[Data entries]
══════════════════════════════

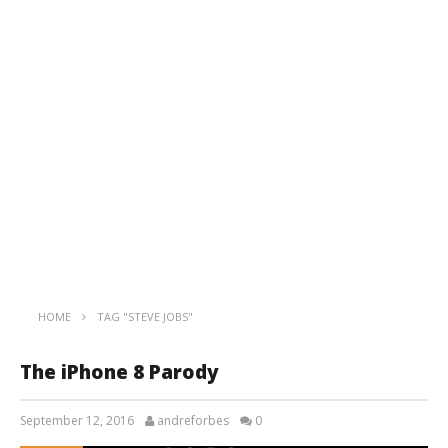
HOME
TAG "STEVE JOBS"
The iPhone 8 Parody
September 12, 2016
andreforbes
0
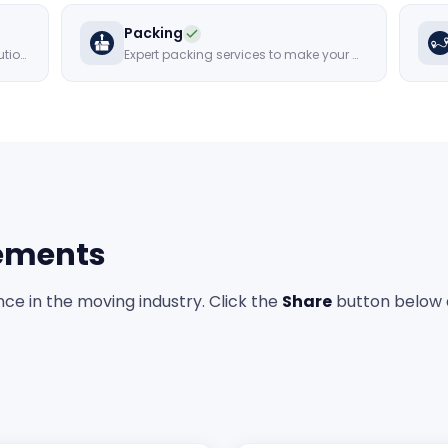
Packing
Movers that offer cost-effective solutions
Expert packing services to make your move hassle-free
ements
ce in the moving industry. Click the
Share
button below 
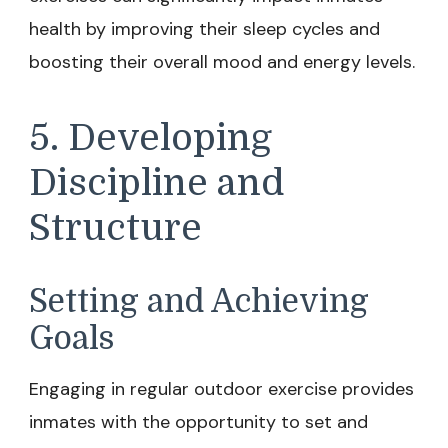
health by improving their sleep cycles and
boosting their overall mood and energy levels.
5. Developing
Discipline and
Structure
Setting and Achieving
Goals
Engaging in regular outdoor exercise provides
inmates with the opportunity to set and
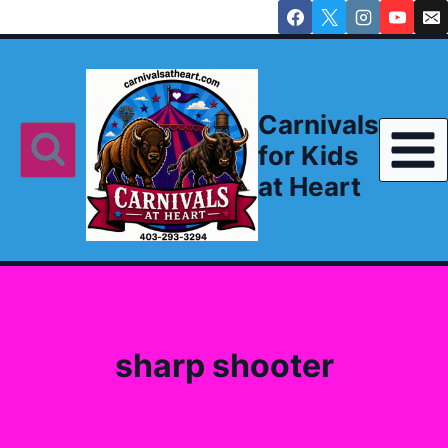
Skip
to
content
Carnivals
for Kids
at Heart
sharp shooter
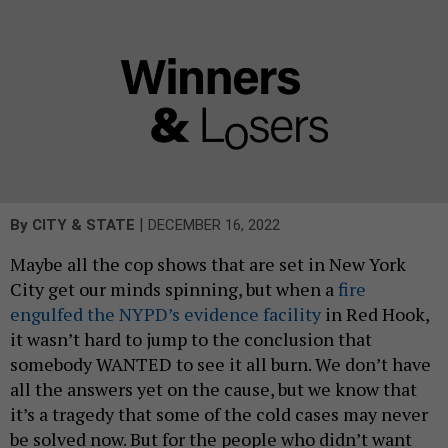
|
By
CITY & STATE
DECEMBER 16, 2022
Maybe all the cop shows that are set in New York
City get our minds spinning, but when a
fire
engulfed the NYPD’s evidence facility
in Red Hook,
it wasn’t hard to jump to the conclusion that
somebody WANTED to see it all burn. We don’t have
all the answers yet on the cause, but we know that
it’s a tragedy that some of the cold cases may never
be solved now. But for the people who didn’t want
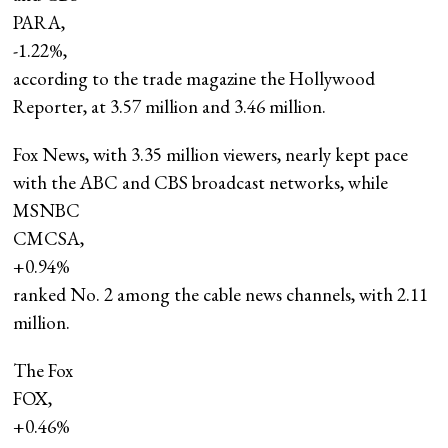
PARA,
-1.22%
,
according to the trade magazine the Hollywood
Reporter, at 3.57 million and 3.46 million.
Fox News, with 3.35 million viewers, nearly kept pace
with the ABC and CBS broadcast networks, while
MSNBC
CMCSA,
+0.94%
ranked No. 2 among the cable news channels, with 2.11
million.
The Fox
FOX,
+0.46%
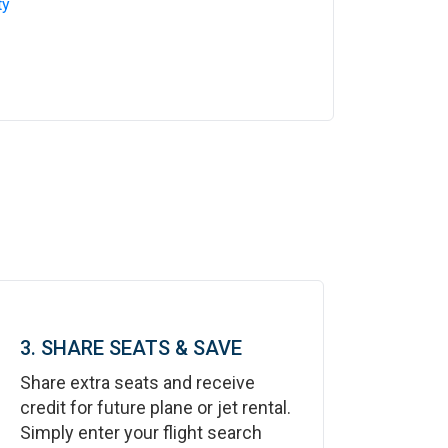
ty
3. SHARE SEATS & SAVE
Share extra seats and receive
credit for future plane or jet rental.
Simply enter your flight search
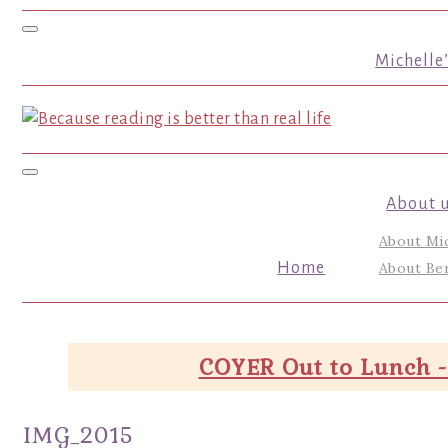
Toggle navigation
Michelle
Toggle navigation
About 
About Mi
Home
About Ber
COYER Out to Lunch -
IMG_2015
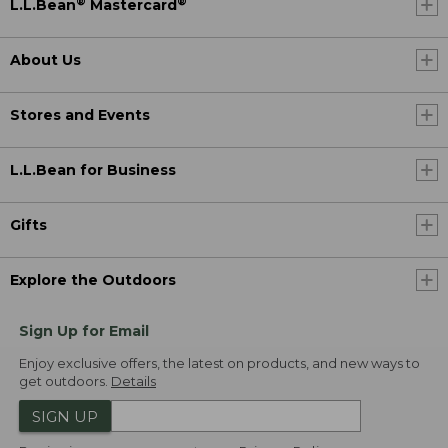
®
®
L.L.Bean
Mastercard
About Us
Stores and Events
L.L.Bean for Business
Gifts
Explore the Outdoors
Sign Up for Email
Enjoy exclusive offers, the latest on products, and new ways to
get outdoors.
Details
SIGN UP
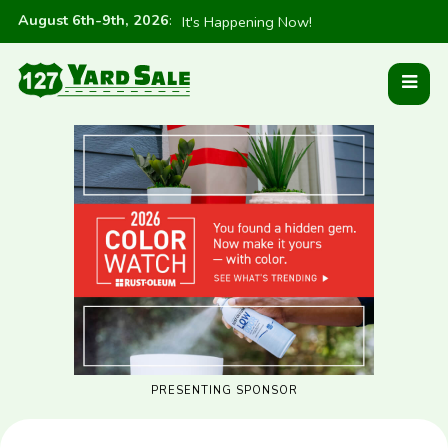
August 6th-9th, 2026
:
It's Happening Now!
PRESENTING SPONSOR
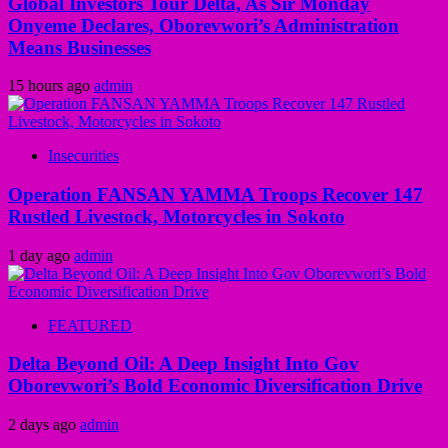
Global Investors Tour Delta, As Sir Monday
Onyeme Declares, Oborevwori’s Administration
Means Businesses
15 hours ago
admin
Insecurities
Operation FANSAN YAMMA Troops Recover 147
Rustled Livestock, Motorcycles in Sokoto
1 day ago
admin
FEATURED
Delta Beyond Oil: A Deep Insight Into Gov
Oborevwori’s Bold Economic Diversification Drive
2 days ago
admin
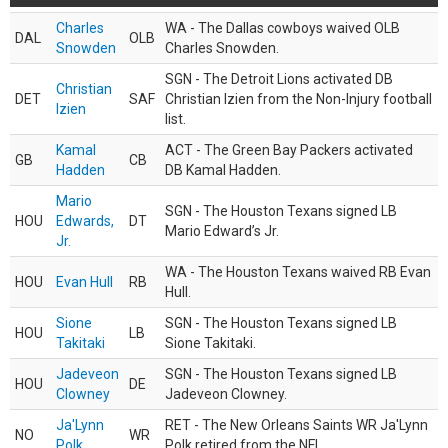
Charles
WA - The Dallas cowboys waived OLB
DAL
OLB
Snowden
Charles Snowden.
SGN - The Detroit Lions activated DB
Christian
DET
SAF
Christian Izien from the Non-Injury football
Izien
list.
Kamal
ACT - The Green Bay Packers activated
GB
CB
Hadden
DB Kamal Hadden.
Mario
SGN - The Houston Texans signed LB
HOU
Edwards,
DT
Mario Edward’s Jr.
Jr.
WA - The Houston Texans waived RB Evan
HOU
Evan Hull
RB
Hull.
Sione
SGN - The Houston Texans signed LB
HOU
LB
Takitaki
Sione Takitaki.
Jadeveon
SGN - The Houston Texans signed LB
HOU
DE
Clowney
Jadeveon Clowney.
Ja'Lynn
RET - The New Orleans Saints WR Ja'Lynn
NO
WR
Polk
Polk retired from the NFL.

══════════════════════════════

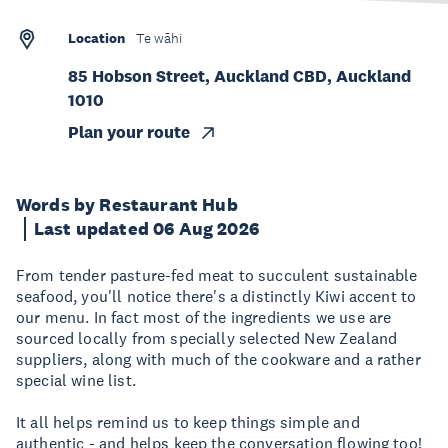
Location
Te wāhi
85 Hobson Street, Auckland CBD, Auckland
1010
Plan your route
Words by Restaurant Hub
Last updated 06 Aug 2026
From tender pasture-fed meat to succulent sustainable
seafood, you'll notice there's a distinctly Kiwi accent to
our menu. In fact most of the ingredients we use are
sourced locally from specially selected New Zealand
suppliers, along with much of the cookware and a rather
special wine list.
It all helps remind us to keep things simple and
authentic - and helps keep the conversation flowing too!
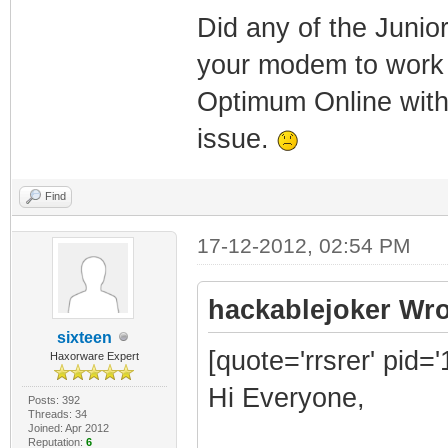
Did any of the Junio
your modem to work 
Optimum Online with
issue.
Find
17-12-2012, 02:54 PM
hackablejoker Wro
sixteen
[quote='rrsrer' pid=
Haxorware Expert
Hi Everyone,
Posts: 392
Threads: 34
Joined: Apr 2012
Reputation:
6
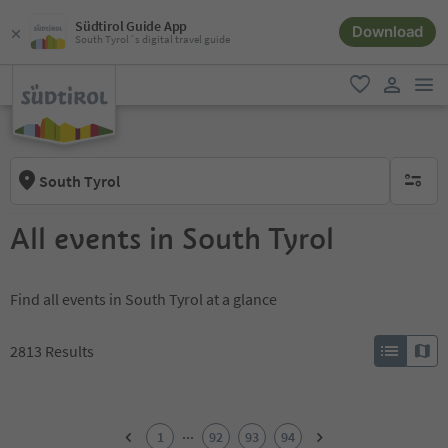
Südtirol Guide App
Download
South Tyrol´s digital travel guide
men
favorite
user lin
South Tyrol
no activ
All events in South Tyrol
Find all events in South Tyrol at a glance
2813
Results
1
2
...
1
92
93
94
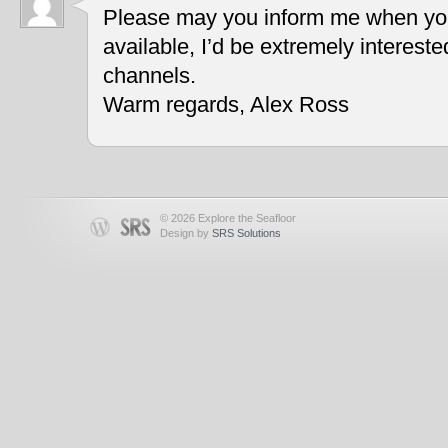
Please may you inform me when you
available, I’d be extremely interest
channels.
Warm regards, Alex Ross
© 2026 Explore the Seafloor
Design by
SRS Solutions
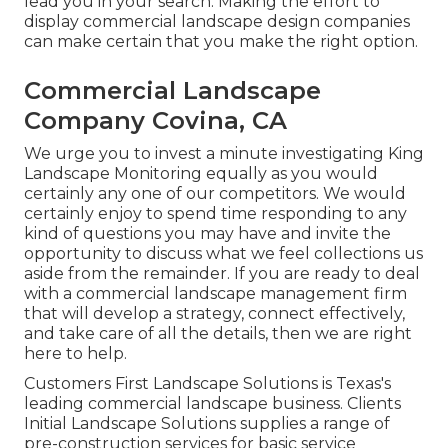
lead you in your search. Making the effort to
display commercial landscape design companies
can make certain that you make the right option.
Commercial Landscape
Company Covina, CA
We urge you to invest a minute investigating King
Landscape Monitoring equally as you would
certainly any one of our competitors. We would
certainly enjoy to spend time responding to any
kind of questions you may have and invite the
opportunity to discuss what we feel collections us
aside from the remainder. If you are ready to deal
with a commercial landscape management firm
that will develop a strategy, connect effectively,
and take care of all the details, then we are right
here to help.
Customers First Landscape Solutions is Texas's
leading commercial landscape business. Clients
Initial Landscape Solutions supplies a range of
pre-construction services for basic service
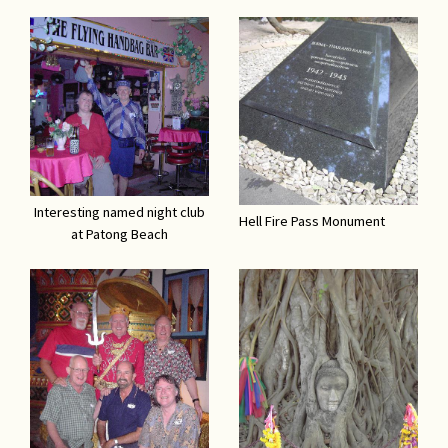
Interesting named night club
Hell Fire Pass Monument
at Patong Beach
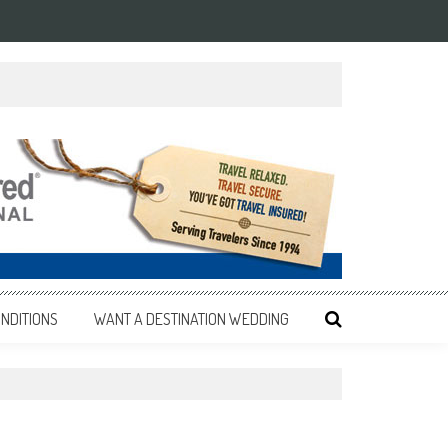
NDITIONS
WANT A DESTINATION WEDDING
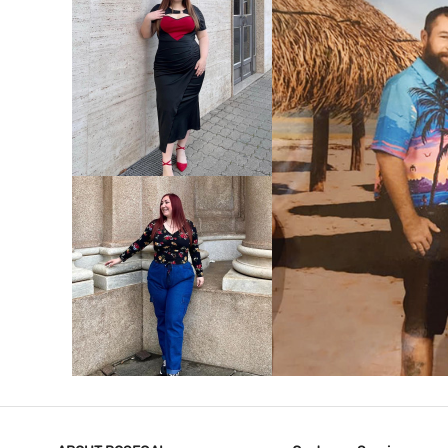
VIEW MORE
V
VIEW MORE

══════════════════════════════

ASSIGNMENT:
The stretch above running from the line with "Find all events in South Tyrol at a glance" through the line with "certainly any one" is all you should copy, exactly, leaving out the pictures.

OUTPUT FOR THIS EXERCISE:
Find all events in South Tyrol at a glance
2813
Results
1
2
...
1
92
93
94
Please may you inform me when you
available, I’d be extremely interest
channels.
Warm regards, Alex Ross
© 2026 Explore the Seafloor
Design by
SRS Solutions
lead you in your search. Making the effort to
display commercial landscape design companies
can make certain that you make the right option.
Commercial Landscape
Company Covina, CA
We urge you to invest a minute investigating King
Landscape Monitoring equally as you would
certainly any one of our competitors. We would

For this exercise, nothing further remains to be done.